In 2014, California regulators fined Whole Foods $800,000 following a year-long investigation into its pricing. More recently, the company was accused of “systemic overcharging for pre-packaged foods” with hundreds of violations logged in its New York City stores. Inspectors from the New York City Department of Consumer Affairs called it “the worst case of mislabeling they have seen in their careers.”
For a company whose noble ethics are baked into its marketing materials, this is particularly bad news. But, despite having lost part of its footing in a market that it pioneered, Whole Foods is both still growing and finally taking action that goes beyond laying off 1.6 percent of its workforce.
To combat the “whole paycheck” perception, the company is angling to lower prices as well as launch a chain of ostensibly Millennial-friendly stores with cheaper “curated” selections. It also has invested in technology and apps to streamline the shopping experience.
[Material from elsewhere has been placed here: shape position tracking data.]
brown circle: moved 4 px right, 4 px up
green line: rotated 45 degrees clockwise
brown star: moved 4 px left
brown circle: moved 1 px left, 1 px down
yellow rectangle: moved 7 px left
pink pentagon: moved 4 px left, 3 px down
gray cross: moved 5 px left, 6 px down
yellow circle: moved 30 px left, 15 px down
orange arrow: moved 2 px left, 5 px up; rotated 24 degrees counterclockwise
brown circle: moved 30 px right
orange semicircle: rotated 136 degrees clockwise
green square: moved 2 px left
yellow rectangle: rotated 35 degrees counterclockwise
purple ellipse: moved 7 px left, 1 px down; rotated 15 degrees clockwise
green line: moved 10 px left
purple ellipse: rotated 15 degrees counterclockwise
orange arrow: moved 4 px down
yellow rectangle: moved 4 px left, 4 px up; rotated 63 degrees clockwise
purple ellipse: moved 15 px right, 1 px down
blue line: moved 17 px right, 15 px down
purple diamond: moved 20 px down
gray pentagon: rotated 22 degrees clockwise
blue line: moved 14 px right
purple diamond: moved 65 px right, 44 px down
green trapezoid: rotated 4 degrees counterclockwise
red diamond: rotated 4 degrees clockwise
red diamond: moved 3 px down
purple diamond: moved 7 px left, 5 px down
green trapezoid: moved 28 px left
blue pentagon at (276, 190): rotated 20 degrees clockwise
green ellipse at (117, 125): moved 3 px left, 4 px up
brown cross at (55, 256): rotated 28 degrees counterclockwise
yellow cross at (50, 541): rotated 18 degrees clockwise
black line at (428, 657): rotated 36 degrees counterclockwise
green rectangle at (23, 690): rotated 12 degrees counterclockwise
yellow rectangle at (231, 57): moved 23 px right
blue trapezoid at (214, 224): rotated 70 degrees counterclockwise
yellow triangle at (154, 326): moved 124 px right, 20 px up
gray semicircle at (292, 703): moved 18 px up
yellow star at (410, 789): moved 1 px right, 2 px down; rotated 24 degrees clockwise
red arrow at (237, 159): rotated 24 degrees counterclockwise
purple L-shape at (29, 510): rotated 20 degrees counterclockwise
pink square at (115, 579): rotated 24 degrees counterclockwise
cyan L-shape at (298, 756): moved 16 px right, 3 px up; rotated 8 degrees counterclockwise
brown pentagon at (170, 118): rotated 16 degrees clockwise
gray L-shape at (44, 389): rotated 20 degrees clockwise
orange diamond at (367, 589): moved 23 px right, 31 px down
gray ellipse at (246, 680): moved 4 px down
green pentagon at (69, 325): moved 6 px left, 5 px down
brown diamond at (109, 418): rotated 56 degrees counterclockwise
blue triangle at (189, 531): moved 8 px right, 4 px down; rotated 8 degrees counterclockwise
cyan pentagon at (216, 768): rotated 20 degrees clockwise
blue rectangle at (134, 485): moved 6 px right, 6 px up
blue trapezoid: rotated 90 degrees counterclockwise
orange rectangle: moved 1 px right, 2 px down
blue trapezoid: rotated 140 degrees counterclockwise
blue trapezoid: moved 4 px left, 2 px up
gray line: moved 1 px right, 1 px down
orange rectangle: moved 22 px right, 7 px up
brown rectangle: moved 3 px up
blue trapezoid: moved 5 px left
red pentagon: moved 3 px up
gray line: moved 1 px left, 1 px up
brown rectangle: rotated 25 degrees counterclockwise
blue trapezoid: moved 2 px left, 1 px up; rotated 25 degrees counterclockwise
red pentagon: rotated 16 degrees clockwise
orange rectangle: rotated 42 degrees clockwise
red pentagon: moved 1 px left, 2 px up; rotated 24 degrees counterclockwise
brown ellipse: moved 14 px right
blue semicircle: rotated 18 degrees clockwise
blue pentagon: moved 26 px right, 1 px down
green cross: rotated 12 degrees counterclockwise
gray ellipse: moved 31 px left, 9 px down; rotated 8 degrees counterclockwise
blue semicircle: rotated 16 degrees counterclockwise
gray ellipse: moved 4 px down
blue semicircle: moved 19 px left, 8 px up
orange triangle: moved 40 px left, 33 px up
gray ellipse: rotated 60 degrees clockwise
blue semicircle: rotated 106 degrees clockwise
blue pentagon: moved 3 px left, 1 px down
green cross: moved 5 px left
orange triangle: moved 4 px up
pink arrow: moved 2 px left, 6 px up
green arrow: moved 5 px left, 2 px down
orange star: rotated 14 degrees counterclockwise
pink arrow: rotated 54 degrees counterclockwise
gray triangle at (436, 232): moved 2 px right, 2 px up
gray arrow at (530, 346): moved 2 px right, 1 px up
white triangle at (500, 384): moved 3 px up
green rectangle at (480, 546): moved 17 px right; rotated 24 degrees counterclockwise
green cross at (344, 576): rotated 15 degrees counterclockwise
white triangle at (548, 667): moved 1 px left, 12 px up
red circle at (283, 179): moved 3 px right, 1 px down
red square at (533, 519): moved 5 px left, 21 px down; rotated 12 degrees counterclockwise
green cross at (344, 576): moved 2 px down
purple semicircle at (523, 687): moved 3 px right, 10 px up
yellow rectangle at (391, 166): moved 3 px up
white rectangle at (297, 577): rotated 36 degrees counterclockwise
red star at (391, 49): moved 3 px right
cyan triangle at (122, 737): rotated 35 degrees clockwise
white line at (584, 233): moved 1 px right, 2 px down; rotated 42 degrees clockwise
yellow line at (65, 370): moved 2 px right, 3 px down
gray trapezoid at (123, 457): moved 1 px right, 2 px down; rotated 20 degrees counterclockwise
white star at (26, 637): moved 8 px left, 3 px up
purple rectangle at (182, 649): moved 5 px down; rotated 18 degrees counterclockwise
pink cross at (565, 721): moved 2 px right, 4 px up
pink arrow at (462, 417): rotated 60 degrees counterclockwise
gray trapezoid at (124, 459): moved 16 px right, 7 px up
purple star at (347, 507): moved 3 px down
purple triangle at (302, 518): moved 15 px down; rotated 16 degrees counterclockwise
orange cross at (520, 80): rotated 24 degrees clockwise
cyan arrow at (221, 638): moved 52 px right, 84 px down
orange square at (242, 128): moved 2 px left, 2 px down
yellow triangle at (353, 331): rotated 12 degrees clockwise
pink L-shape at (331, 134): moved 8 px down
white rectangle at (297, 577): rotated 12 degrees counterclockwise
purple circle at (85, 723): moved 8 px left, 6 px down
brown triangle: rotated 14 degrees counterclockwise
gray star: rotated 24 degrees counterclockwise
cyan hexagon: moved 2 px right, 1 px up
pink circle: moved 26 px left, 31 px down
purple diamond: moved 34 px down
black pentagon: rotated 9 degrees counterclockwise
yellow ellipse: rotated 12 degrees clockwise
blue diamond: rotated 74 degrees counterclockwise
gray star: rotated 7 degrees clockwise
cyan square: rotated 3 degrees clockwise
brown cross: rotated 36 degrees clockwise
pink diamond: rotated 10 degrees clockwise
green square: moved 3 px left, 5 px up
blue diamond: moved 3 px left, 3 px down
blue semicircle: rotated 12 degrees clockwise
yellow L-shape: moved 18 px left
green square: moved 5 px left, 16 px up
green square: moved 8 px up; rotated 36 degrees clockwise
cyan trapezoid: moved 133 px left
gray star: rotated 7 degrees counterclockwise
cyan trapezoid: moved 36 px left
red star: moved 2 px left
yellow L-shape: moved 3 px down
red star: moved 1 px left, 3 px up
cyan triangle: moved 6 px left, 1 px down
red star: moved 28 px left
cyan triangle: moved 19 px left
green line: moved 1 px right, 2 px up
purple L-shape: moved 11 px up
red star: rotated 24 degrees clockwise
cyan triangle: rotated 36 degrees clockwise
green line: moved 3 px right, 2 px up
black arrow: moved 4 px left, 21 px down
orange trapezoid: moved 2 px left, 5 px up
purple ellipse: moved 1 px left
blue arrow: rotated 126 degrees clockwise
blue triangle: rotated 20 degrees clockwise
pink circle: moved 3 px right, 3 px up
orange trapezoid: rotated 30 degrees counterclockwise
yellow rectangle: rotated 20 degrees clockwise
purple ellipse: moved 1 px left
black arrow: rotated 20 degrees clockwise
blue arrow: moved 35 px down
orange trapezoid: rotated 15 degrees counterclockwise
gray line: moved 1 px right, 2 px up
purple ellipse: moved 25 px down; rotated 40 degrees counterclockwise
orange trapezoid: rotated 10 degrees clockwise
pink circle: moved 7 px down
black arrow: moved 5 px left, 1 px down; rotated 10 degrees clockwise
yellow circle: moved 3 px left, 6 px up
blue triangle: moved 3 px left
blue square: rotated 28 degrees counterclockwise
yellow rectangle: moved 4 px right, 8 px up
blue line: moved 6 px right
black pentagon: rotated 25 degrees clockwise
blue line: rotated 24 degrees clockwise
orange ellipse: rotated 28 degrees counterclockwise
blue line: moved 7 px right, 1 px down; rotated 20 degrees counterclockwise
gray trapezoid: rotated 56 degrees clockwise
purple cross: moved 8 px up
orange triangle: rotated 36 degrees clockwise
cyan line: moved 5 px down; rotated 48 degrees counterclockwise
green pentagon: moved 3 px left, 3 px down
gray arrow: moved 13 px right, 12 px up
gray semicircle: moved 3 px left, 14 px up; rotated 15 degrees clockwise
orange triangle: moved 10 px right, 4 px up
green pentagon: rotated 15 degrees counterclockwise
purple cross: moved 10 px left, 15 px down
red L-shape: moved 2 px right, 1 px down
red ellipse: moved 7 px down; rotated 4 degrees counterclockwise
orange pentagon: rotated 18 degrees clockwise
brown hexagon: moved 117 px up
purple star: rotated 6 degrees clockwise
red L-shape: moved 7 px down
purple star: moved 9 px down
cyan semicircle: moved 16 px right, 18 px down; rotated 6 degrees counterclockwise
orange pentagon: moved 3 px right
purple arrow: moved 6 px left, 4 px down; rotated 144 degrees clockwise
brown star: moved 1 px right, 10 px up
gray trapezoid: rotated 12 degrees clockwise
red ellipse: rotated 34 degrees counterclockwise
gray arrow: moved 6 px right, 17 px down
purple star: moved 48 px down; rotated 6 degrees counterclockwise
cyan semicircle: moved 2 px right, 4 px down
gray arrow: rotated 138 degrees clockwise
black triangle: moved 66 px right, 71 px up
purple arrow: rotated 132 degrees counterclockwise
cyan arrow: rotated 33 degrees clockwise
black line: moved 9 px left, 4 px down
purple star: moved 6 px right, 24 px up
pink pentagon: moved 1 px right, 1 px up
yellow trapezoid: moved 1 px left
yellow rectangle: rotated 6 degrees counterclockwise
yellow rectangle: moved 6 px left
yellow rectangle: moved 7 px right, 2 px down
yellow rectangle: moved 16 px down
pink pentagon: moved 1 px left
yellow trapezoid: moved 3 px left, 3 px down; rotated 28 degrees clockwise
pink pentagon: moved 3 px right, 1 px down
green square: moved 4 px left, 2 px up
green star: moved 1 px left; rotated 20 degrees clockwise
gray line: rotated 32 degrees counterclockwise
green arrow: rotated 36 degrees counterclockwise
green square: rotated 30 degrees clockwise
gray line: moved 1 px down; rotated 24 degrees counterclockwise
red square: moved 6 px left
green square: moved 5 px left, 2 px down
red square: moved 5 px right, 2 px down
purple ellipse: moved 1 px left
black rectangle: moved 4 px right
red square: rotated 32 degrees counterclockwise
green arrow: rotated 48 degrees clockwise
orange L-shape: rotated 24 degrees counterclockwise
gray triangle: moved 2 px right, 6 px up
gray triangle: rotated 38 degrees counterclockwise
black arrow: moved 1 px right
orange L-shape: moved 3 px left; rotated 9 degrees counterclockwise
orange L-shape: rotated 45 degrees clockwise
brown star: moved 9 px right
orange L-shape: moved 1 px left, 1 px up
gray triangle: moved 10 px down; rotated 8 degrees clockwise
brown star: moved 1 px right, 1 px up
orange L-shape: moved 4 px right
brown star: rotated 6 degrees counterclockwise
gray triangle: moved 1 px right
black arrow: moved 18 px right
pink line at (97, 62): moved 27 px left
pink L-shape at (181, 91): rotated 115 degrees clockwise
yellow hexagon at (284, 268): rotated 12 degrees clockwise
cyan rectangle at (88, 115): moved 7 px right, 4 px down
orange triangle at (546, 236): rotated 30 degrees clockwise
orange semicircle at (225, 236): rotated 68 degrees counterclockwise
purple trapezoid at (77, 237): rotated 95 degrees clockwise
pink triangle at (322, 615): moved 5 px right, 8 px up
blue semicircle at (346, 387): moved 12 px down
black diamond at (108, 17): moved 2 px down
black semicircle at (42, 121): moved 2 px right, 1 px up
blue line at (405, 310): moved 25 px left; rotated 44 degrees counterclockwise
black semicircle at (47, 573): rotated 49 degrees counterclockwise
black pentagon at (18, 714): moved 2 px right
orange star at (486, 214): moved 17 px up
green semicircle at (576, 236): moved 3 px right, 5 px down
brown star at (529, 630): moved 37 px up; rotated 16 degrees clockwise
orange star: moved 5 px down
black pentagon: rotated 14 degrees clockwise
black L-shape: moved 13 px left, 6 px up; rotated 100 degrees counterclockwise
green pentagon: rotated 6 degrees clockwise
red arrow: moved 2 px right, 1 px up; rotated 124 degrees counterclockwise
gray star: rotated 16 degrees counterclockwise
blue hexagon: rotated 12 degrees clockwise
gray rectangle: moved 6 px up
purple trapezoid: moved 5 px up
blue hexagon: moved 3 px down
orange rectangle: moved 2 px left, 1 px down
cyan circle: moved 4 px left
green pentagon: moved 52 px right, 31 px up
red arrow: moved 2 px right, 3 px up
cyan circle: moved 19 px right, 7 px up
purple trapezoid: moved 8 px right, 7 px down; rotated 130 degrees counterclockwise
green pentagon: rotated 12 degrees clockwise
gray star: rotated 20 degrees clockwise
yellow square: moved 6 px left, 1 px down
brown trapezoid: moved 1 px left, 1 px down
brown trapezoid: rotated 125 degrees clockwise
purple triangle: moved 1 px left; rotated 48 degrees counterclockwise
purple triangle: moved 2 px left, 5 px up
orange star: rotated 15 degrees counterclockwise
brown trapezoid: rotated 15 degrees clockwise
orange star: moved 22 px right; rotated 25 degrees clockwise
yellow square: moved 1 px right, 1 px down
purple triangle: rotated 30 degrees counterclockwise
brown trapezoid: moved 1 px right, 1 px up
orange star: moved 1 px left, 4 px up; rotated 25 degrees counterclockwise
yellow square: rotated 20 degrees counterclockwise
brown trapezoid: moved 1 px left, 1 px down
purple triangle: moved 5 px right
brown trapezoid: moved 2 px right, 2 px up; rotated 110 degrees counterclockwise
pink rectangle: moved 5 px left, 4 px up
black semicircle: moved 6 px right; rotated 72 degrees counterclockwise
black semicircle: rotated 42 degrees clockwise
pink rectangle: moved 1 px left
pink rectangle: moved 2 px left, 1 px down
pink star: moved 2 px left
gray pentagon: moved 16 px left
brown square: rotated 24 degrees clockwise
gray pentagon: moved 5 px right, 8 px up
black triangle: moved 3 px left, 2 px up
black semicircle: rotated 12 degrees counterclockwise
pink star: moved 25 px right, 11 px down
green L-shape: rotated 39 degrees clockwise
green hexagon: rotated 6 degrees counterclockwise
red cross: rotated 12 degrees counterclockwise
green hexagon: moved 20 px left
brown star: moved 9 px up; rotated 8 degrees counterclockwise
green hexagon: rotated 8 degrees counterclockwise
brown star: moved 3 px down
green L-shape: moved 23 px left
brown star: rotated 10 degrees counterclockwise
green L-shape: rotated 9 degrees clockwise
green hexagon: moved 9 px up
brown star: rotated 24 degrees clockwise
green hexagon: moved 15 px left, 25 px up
It’s also trying new ways to market itself. As we noted in June, Whole Foods recently introduced a new food-rating system called “Responsibly Grown” in its stores. The classification system is controversial because it undercuts the organic designation, but it also highlights less pricy, non-organic offerings.
One way it can truly win is by continuing to do what it does especially well: Providing solid-paying work and above-average benefits to its employees. Even if that ultimately means laying some off, presenting relatively generous severance packages is a good thing, too.